Over the years we colonised one room after another to create the indisputably lovely, if somewhat shabby chic, family home that it is today. It has taken time, money, blood, sweat and tears only surpassed by raising four daughters in it. I wish I could say that it is finished. Or that it will ever be. Though it pains me, I know that I will never be able to step back from my immaculate house and say: “My job is done.”
A word of caution to those of you dreaming of renovating an old building: You will dream on decades after you buy it, because it never ends… This is particularly true for those of you who harbour dreams of restoring a big, period house. Dream on…there will always be something more urgent to be done, asap. The paradox of a big old house in the countryside is that it can both generate wild burst of pure fantasy (Let’s turn these two small rooms and pokey hallway into one big room! Let’s take the flat roof off and build a glass covered mezzanine!) with the harsh slap of reality (“What’s that noise? Is that water? It’s coming through the ceiling!).
You see the thing about an old house is that there is always something left to finish, which you never get around to doing because something else has broken down in the meantime and needs repairing. Unless you have a pile of money to keep up, hard decisions have to be made between decorating a room and replacing the immersion. Never having had what could be called a ‘steady’ job, home improvements planning is more like triage in A&E. Plumbing comes before heating. Clogged soak-aways and full septic tanks need one, maybe two, consultants to step in. Electrics trumps everything (no electricity equals no water).
Over the years, walls have been plastered, drains have been built and improved; electrics, plumbing and gutters have been installed and repaired many a time (three immersions so far), facias and soffits replaced…the list goes on and on. Sometimes the improvements are visible, like finally getting an ensuite shower room in my bedroom two summers ago. Most of the time they are of the invisible kind. The sort of essential and expensive improvements that no one notices. You’re hardly going to have friends around to show off the new immersion, are you? In fact, even if you were daft enough to do that, most of the really important improvements are behind walls, or buried under ground, or up on the roof. Thousands of euros and nothing to show for it. Until now.

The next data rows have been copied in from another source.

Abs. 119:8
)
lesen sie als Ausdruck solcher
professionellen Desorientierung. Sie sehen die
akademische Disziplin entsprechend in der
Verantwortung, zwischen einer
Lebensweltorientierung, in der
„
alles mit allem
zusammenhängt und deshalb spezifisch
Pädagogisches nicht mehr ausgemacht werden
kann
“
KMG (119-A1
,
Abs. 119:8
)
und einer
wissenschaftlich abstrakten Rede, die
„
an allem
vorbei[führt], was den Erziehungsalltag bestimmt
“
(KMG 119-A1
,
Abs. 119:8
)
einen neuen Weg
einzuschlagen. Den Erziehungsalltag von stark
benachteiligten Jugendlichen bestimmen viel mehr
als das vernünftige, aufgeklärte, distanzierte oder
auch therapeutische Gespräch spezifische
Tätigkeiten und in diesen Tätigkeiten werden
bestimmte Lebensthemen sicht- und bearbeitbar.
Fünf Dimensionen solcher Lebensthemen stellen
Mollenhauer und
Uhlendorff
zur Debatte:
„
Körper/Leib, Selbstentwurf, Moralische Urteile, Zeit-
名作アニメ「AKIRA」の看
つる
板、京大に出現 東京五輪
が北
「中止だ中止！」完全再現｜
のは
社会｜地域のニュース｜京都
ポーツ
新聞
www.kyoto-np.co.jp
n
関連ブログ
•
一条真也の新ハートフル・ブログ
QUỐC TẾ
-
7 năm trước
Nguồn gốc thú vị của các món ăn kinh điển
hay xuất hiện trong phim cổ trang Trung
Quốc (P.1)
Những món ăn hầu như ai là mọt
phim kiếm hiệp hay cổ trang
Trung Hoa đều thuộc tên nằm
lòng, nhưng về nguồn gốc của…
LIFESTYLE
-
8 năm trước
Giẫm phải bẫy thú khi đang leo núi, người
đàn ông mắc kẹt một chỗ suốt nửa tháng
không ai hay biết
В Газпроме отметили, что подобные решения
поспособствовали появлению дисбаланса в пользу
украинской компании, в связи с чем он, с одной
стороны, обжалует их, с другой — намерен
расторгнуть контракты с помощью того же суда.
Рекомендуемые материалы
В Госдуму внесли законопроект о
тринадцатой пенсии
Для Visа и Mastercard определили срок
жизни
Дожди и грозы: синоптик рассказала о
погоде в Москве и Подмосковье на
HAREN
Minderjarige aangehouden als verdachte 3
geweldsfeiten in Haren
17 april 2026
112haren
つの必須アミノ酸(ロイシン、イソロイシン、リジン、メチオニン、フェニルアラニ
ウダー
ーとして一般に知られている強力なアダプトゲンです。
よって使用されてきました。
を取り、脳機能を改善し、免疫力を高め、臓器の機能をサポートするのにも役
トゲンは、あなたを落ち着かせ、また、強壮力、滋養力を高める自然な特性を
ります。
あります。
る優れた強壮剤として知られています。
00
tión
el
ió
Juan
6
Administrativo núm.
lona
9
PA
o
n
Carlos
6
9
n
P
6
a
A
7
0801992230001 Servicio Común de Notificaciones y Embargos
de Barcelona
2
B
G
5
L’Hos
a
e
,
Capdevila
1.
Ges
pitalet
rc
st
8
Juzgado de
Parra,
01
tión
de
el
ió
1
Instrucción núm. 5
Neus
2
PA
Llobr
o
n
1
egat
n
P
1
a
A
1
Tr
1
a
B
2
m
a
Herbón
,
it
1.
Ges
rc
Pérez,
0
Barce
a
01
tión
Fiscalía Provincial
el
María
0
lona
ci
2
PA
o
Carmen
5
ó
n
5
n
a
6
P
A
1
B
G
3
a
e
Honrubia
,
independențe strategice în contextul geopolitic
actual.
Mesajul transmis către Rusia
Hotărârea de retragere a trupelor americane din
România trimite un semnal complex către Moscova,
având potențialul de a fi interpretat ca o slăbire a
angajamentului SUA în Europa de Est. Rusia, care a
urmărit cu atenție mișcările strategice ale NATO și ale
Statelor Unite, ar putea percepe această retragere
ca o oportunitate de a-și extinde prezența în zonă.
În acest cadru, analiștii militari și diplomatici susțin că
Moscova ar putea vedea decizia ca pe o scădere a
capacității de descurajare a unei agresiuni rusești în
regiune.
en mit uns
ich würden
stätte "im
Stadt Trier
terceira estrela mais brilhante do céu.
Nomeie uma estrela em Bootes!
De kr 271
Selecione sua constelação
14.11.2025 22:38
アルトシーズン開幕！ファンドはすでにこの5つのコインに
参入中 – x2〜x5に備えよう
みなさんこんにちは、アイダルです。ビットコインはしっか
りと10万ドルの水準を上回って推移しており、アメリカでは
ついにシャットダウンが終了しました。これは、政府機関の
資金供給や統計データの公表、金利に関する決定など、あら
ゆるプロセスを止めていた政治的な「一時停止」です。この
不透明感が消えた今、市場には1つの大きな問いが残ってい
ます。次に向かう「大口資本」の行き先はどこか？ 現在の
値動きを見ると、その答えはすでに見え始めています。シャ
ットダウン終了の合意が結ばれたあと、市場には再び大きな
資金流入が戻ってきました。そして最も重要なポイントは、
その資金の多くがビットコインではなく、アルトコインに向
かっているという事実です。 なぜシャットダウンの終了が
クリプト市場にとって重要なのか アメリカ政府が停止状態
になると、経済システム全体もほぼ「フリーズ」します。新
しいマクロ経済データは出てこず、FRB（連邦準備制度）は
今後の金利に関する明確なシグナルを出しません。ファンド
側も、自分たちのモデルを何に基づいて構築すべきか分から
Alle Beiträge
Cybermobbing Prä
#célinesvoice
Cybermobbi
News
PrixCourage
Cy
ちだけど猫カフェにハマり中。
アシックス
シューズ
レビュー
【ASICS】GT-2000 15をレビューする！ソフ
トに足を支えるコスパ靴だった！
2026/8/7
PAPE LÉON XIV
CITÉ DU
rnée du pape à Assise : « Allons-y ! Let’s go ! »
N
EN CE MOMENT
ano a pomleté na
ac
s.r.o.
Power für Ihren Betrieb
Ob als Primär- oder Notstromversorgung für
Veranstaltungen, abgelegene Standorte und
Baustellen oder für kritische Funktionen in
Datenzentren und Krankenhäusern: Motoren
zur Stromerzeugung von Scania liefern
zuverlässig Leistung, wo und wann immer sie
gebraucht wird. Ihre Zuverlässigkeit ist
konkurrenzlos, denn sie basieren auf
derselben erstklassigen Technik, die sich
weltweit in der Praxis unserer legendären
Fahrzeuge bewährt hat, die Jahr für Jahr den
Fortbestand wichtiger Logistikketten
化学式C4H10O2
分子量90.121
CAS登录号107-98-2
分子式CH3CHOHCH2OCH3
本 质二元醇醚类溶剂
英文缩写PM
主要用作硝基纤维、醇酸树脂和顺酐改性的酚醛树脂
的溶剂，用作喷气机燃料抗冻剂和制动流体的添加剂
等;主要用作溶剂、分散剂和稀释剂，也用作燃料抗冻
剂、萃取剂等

This summer I will finally have a home improvement that I can show off. I’m having the house painted. After 26 years of dull, lifeless, grey, we’re getting a makeover. I hadn’t planned to paint the house. In fact, it was way, way down my list of potential jobs for this summer. The most urgent was getting the gutters cleared and fixed. It should have been done last year, or even the year before. Over the last two, wet, winters the house developed several gushing waterfalls after a heavy rain. Ophelia probably didn’t help. The one near my bedroom was so disconcerting that it would wake me up at night (What’s that noise? Is that water?). The man who fixed the gutters offered to power wash the house while he was at it. I thought that sounded great. The funny thing is that I thought the house would look freshened up without painting. Dream on. After the power washing the grey walls did look squeaky clean, but the windows and surrounds looked like they’d been heavily exfoliated, which in a sense they had been. The house looked worse, not better, so funds were shuffled, quotes requested, and paint catalogues poured over.
It will take a few weeks, but if you’re around my neck of the woods, pop around so that I can show off. We’ll be the big, old, RED house on the hill.